Il 18 maggio, all’audizione in Commissione Affari sociali del Senato per la conversione in legge del decreto Lavoro, il commissario straordinario di Anpal, Raffaele Tangorra, si è presentato con una serie di slide illuminanti. Queste ultime smentiscono l’equazione governativa che attribuisce a chi, ad esempio, non ha figli, maggiori probabilità di trovarsi un lavoro. Nella relazione, infatti, l’Anpal scrive che “al 30 aprile 2023 i beneficiari del RdC indirizzati ai centri per l’impiego sono pari a 777mila”.
Ma di questi, quelli che sono tenuti agli obblighi del RdC, cioè coloro che devono sottoscrivere un Patto per il lavoro con i CpI e seguirne i percorsi di politica attiva, sono poco meno che tre quarti degli indirizzati ai CpI e cioè circa 568mila. Attenzione, dunque. Sulla base dell’esperienza professionale, alcuni analisti prevedono che per oltre tre quarti si tratta di persone senza esperienza lavorativa, perlomeno nel triennio.
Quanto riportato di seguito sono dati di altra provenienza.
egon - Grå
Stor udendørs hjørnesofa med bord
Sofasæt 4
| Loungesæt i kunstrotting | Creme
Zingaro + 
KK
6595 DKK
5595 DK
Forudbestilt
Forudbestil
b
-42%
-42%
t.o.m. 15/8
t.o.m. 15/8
Fin qui, niente di nuovo. Lo scorso autunno, rilanciando precedenti analisi, lo stesso Tangorra aveva ribadito: “Solo il 13 per cento dei beneficiari del Rdc presi in carico dai CpI e inseriti nel programma GOL sono pronti a lavorare, work ready come si usa dire in gergo”. La recente relazione in Senato conferma che sulla base delle dichiarazioni di immediata disponibilità al lavoro e alle politiche attive (DID) rilasciate nel 2018 e 2019 (oltre 3,4 milioni di individui), un disoccupato su cinque risulta work ready, cioè vicino al mercato del lavoro.
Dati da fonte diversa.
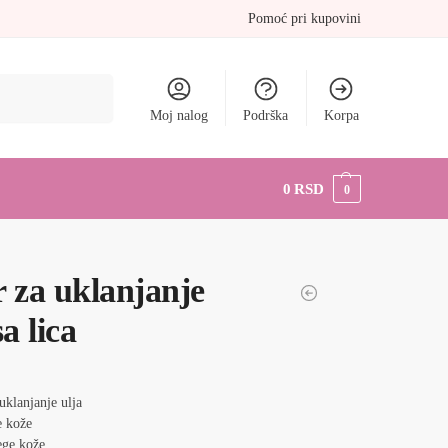
Pomoć pri kupovini
Pretraži
Moj nalog
Podrška
Korpa
0
RSD
0
r za uklanjanje
sa lica
uklanjanje ulja
e kože
ege kože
Ma nel caso dei beneficiari del RdC si tratta di meno di uno su trenta. E ancora: “Due beneficiari del RdC su tre hanno elevata probabilità di diventare disoccupati di lunga durata, a fronte di uno su cinque lavoratori che hanno presentato la DID complessivamente”. La verità è che il gruppo dominante dei percettori del RdC, almeno secondo Anpal, è quello senza esperienza lavorativa negli ultimi tre anni, cioè come detto circa 443 mila persone, quasi l’80% dei tenuti agli obblighi.
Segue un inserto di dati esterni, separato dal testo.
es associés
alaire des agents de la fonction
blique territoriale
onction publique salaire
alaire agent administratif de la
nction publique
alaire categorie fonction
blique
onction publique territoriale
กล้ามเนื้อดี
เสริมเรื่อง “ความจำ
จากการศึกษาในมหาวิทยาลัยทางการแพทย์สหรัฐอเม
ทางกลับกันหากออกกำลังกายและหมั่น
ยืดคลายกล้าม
La probabilità, dunque, di trovare lavoro nell’anno è prossima allo zero, mentre quella di rimanere disoccupati di lunga durata prossima all’80%. Insomma, nei 12 mesi in cui riceveranno l’indennità da 350 euro la maggior parte non avrà possibilità di trovare lavoro. Dopodiché dovrà arrangiarsi. Un vero problema. Intanto, è in arrivo la card “Dedicata a te” con un contributo unico di 382,50 euro per l’acquisto di generi alimentari di prima necessità, destinata a persone con ISEE fino a 15.000 euro.